■ Work request: Among the lines below, restate word for word only those from the line with "AI for modern professionals" through the line with "action items—driving smarter", with both end lines kept.

■ Data extracts:
▼

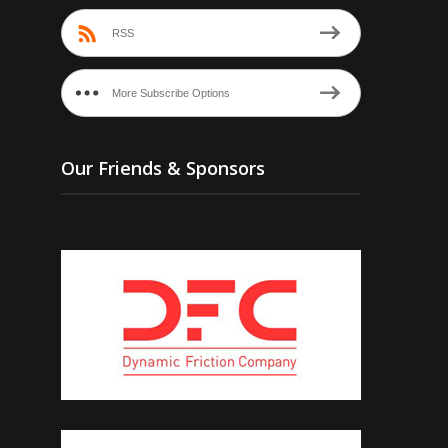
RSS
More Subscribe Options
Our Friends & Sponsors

▲
▼

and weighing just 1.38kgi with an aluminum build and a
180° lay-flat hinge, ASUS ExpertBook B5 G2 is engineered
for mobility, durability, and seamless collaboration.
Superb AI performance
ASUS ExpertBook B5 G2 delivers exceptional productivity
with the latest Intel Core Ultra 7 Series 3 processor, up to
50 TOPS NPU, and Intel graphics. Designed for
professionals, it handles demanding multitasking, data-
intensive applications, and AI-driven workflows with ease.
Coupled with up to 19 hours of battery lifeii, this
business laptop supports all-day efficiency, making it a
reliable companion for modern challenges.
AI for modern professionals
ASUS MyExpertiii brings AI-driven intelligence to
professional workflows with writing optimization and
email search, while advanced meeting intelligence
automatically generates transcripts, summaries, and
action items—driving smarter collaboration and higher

▲
▼

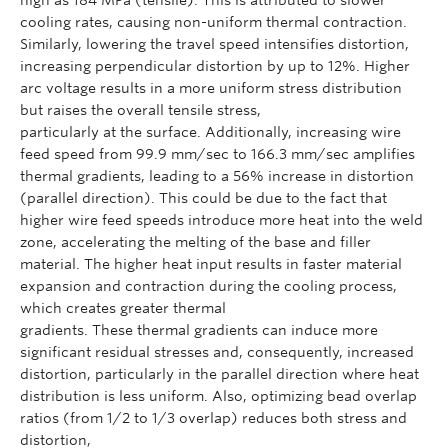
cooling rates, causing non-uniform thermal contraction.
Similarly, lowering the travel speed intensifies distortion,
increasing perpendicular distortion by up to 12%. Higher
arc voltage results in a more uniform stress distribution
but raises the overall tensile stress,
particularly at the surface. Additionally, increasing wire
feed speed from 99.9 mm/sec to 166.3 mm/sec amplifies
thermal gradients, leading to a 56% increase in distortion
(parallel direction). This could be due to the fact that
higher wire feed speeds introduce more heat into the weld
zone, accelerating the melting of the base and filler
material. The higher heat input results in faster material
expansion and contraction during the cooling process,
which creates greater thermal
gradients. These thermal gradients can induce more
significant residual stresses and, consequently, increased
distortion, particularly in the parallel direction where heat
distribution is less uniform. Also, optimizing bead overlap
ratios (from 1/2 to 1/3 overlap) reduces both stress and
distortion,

▲

■ Answer section:
AI for modern professionals
ASUS MyExpertiii brings AI-driven intelligence to
professional workflows with writing optimization and
email search, while advanced meeting intelligence
automatically generates transcripts, summaries, and
action items—driving smarter collaboration and higher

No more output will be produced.